Penting untuk selalu mengingat bahwa Anda adalah Diri yang kekal. Pemikiran seperti itu dapat menuntun Anda menuju pembebasan. Jangan berada di bawah kesan yang salah bahwa realisasi diri adalah hak istimewa atau hak prerogatif dari beberapa guru spiritual. Anda harus ingat ini. Karena Anda memiliki jiwa abadi Anda adalah Isvara, raja segala raja, makhluk yang sangat ilahi. Anda tidak harus bangga akan hal itu, tetapi Anda harus ingat siapa diri Anda sebenarnya dan hidup sesuai dengan itu. Melalui pikiran dan tindakan Anda, dan dengan kegigihan, Anda harus mewujudkannya menjadi kenyataan. Jika Anda dapat secara konsisten mempertahankan pemikiran itu, Anda tidak harus bergantung pada guru, ritual dan ritual apa pun, metode ibadah, atau pembelajaran tulisan suci. Semua ini hanyalah alat bantu untuk mempertahankan pemikiran itu dalam kesadaran Anda. Anda dapat memegang gagasan atau pemikiran itu dengan berbagai cara, tetapi yang penting adalah memegangnya dan memeliharanya hingga menjadi bagian yang tidak terpisahkan dari kesadaran Anda.

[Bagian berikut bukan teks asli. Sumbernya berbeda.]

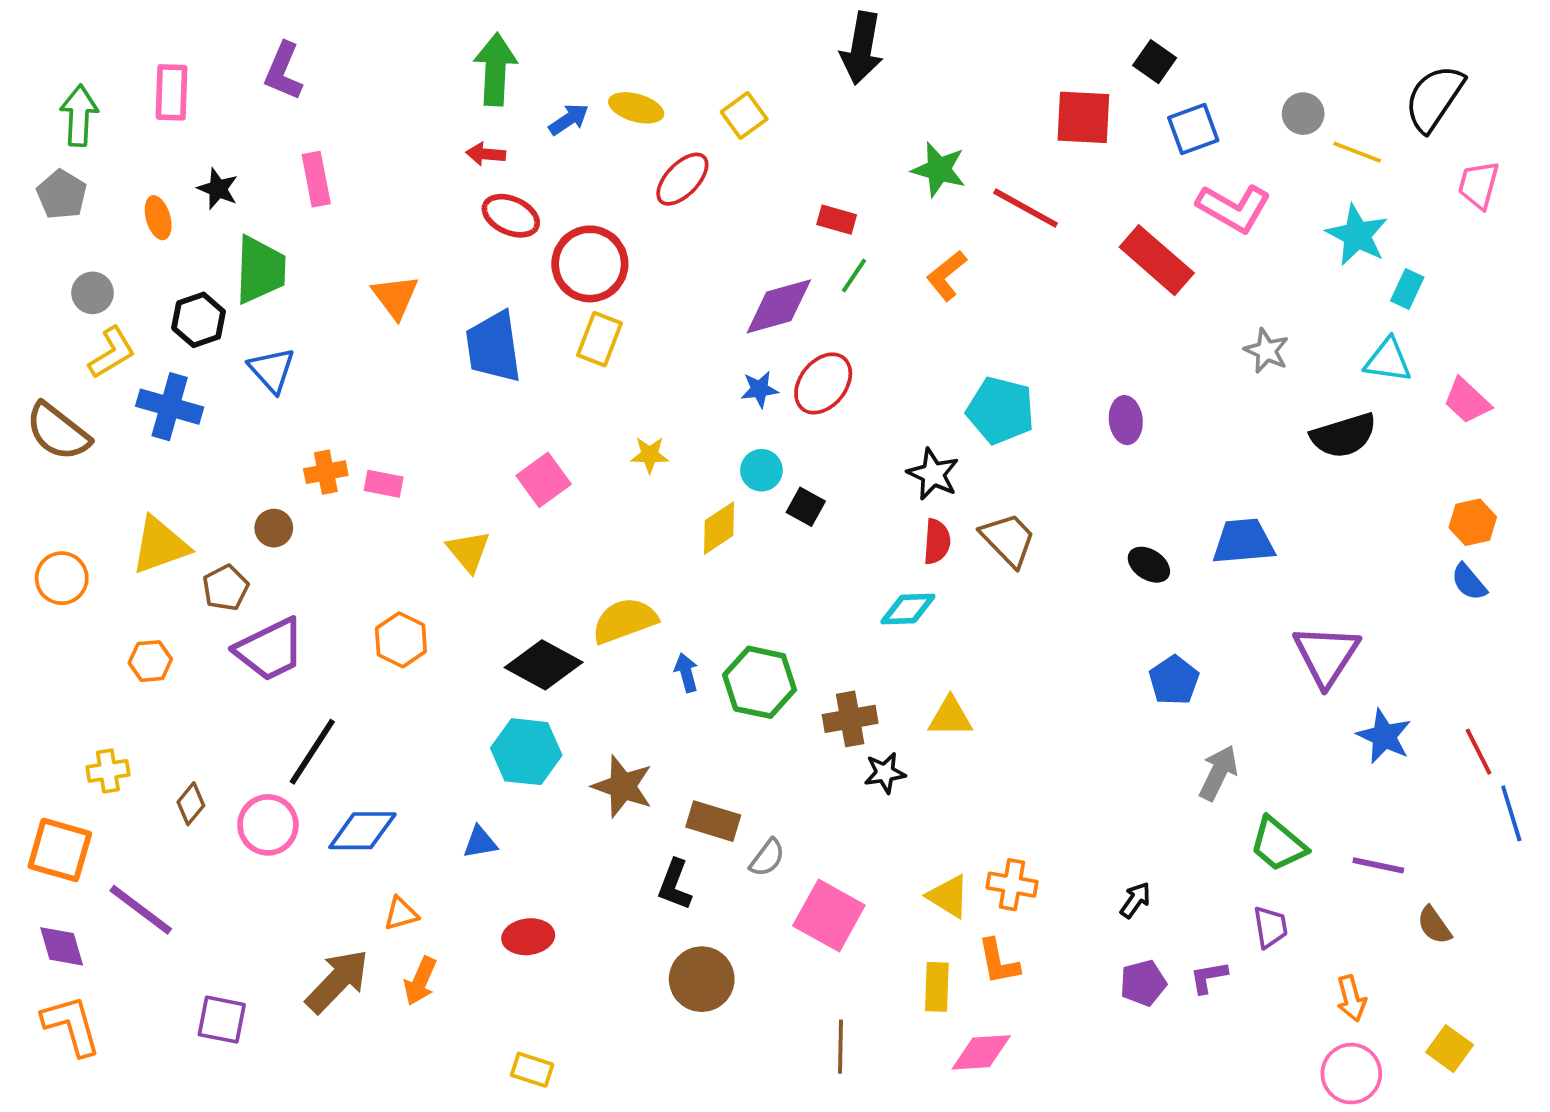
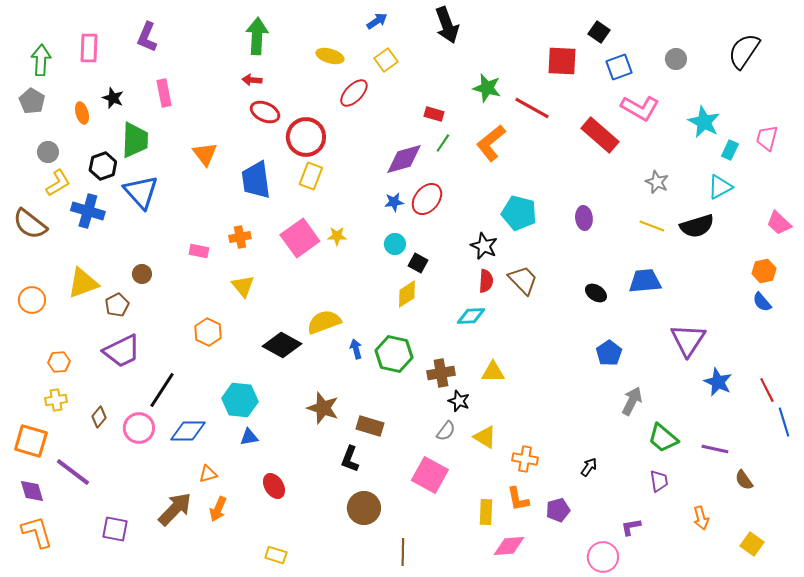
black arrow: (862, 48) -> (447, 25), turned -30
blue arrow: (569, 119) -> (377, 21), moved
yellow line: (1357, 152) -> (652, 226), moved
pink trapezoid: (1479, 185) -> (767, 138), moved
orange L-shape: (947, 276) -> (491, 143), size x1.4
cyan triangle: (1388, 360) -> (720, 187), turned -36
blue triangle: (272, 370) -> (141, 192), size x1.4
pink trapezoid: (1467, 401) -> (779, 223), moved
orange cross: (326, 472) -> (240, 237), moved
pink square: (544, 480) -> (300, 238), moved, size x1.4
yellow diamond: (719, 528) -> (407, 294), moved
purple trapezoid: (270, 649) -> (122, 351), moved
orange hexagon: (150, 661) -> (59, 362), moved
cyan hexagon: (526, 752) -> (240, 400), moved
black star: (885, 773) -> (459, 401), turned 30
gray semicircle: (767, 858) -> (446, 431), moved
yellow triangle: (948, 896) -> (485, 437), moved
red ellipse: (528, 937) -> (274, 486), turned 65
purple L-shape: (1209, 977) -> (631, 527), moved
purple pentagon: (1143, 983) -> (558, 510), moved
brown line: (840, 1047) -> (403, 552), moved
pink circle: (1351, 1074) -> (603, 557), moved

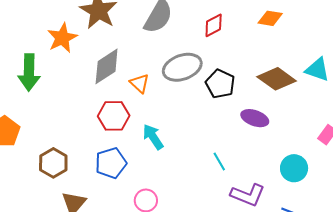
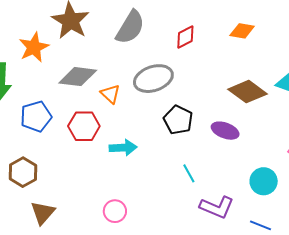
gray diamond: (107, 66) -> (78, 77), turned 39
black pentagon: (220, 84) -> (178, 120), moved
cyan arrow: (153, 137) -> (123, 148), turned 120
blue pentagon: (111, 163) -> (36, 116), moved

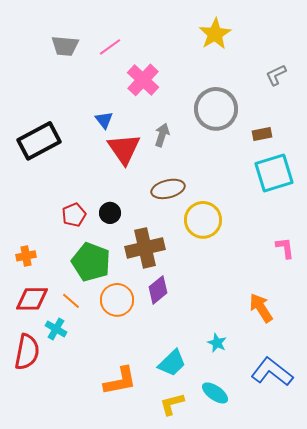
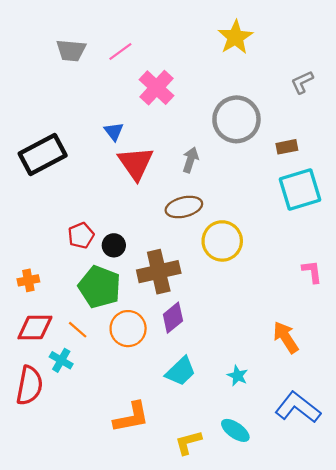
gray arrow: (162, 135) -> (190, 160), moved
black circle: (110, 213) -> (114, 245), moved
cyan trapezoid: (172, 363) -> (181, 371), moved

Ego adalah kesadaran bahwa saya adalah ini dan itu, atau saya memiliki ini dan itu. Diri hanyalah kesadaran saya, tanpa semua itu. Dalam keadaan sadar diri, Anda masih akan melihat dunia dan mengalaminya, tetapi itu akan berhenti memikat Anda atau menyebabkan riak di kesadaran Anda. Anda akan memutuskan koneksi Anda dengan itu dan lampiran Anda, di mana Anda akan menjadi kebal terhadap modifikasi yang muncul dan hilang di dunia di sekitar Anda. Anda akan menjadi sama dengan keanehan hidup dan membiarkan hidup terjadi, daripada mencoba mengendalikannya atau memanipulasinya. Ini adalah keadaan keseimbangan batin atau samatvam, yang berusaha dicapai seorang yogi sebelum mengalami kondisi tenang dari penyerapan diri. Kesadaran diri saja tidak mengarah padanya.

Ego bukanlah tattva yang tidak diinginkan ketika ia murni dan bebas dari modifikasi. Keadaan dualitas itu sendiri adalah keadaan ego. Indivi (sible) dualitas muncul dari pengalaman atau kesadaran akan dualitas saja. Masalah ego muncul hanya ketika Anda menanamkannya dengan ketidakmurnian keinginan dan keterikatan. Diri universal, atau Brahman Saguna, juga memiliki ego, atau individualitas, yang kita sebut Purusha atau Ishvara. Anda dapat mengetahui keberadaannya karena itu saja. Jika tidak, ia akan menjadi Nirguna Brahman, tanpa kualitas dan perbedaan. Tanpa dualitas, tidak ada yang tahu. Penting untuk mengingat perbedaan ini.

Dalam ayat ini, peramal mengungkapkan kegembiraan realisasi diri. Dia menyadari sifat dasarnya dan dunia sebagai proyeksi tidak kekal dari Diri-Nya sendiri. Dia mengerti bahwa pada akhirnya yang tersisa adalah Diri yang kekal, dan yang lainnya tidak lagi berarti.